Question

Light of wavelength \[4000\dot A\] is incident on a sodium surface for which the threshold wavelength of photoelectrons is \[5420\dot A\]. The work function of sodium is:
A. \[0.57\,eV\]
B. \[1.14\,eV\]
C. \[2.29\,eV\]
D. \[4.58\,eV\]

Answer 1

Hint: The work function of a metal is the smallest amount of energy necessary for electron emission from its surface, and the frequency of light corresponding to this minimal energy is called threshold frequency, and the associated wavelength is called threshold wavelength.

Formula Used:
Energy, \[E = h\nu = \dfrac{{hc}}{\lambda }\]
Equation for photoelectric effect, \[h\nu = {\phi _o} + {E_k}\]
Work function, \[{\phi _o} = h{\nu _o} = \dfrac{{hc}}{{{\lambda _o}}}\]
Where,
E = energy of incident radiation
\[{\phi _o}\]= Work function of the metal
\[{E_k}\]= energy of the emitted photoelectron
\[c{\rm{ }}\] = speed of light = \[3 \times {10^8}m/s\]
\[\nu \]= frequency of the light,
\[{\nu _o}\]= threshold frequency,
\[\lambda \]= wavelength of the light,
\[{\lambda _o}\]= threshold wavelength

Complete step by step solution:
Given: In this photoelectric experiment, incident radiation \[\lambda = 4000\dot A\] and the threshold wavelength for sodium, \[{\lambda _o} = 5420\dot A\]. We need to determine the work function of this metal.
Equation for photoelectric effect is,
\[h\nu = {\phi _o} + {E_k}\]---- (1)
\[\Rightarrow {\phi _o} = \dfrac{{hc}}{{{\lambda _o}}}\]----(2)
We know, \[1\dot A = {10^{ - 10}}m\]
\[{\phi _o} = \dfrac{{6.64 \times {{10}^{ - 34}} \times 3 \times {{10}^8}}}{{5420 \times {{10}^{ - 10}}}}\]
\[\Rightarrow {\phi _o} = \dfrac{{6.64 \times {{10}^{ - 34}} \times 3 \times {{10}^8}}}{{5420 \times {{10}^{ - 10}}}}\]
Solving this will give the value of work function in joules. We need to determine the work function in units of eV.
We know that \[1\,eV = 1.6 \times {10^{ - 19}}J\]
So,
\[{\phi _o} = \dfrac{{6.64 \times {{10}^{ - 34}} \times 3 \times {{10}^8}}}{{5420 \times {{10}^{ - 10}} \times 1.6 \times {{10}^{ - 19}}}} \\ \]
\[\therefore {\phi _o} = 2.29\,eV\]

Hence option C is the correct answer.

Additional information: Einstein developed the photoelectric effect in 1905, for which he also received the Nobel Prize in Physics. When sufficient energy light is incident on a metal surface, the photons of the incident light give energy to the electrons on the metallic surface, according to its theory. If this energy exceeds the metal's threshold energy, the electrons become sufficiently energetic to exit the metal surface and be expelled. These electrons are known as photoelectrons since their energy is less than that of the incoming light because some of the energy is used to overcome the barrier energy or the work function.

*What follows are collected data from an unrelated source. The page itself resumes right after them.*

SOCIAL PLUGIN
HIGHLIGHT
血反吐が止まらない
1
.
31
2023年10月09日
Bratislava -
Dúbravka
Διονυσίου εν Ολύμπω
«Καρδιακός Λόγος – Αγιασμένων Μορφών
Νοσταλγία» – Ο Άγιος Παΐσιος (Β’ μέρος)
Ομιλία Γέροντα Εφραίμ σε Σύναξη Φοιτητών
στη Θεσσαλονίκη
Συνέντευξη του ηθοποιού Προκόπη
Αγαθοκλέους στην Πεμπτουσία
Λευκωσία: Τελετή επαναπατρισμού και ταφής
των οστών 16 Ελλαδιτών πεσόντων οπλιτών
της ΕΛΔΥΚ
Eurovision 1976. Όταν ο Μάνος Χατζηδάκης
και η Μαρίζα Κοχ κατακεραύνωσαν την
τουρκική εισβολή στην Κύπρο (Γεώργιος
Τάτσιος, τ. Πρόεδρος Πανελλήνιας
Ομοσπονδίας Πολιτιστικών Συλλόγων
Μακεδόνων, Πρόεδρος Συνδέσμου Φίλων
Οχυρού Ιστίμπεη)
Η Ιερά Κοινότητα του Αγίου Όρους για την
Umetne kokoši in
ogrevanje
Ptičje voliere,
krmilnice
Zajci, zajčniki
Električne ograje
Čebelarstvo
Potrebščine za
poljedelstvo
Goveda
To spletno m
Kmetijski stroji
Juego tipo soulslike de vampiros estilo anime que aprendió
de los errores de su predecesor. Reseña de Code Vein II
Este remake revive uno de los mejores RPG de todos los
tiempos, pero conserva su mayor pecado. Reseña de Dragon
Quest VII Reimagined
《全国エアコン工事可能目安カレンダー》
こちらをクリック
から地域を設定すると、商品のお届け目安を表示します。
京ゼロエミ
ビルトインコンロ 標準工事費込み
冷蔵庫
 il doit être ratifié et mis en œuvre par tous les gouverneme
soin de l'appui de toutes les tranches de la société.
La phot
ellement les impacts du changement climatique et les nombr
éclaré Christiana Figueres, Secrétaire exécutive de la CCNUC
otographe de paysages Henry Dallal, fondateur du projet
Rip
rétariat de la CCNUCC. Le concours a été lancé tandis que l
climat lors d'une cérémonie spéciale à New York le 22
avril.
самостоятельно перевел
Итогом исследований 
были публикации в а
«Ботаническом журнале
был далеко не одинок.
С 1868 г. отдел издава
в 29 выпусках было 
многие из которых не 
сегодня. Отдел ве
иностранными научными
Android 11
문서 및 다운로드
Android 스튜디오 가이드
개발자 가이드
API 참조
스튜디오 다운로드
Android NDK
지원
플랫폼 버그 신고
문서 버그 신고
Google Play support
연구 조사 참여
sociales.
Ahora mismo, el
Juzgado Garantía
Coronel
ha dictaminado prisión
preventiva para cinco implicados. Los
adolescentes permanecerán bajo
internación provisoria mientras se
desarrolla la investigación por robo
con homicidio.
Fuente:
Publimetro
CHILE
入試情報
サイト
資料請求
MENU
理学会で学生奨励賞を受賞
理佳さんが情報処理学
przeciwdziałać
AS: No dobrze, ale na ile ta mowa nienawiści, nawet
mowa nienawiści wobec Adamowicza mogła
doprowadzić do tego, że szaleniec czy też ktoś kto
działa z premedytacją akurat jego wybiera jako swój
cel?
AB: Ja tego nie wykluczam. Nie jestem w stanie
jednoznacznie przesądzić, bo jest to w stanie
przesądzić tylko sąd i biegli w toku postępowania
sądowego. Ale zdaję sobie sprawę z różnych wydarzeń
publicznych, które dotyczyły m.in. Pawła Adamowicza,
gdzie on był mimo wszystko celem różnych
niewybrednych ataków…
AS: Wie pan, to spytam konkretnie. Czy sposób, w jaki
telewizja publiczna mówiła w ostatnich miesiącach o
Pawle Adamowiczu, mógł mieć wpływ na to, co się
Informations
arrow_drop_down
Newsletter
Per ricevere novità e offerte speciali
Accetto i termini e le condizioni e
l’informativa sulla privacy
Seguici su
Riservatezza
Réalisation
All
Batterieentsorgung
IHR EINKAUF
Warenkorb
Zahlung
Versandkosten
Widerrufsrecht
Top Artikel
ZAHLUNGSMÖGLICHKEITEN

Note: Work function is a property of the metal that depends on the metal. The remaining energy after the work function is responsible for emission of the electron from the surface. This extra energy is converted to kinetic energy which enables the electron to emit from the metal surface. If we know the energy of the incident radiation and the threshold, we can determine the additional kinetic energy and the stopping potential using \[{E_k} = e{V_o}\].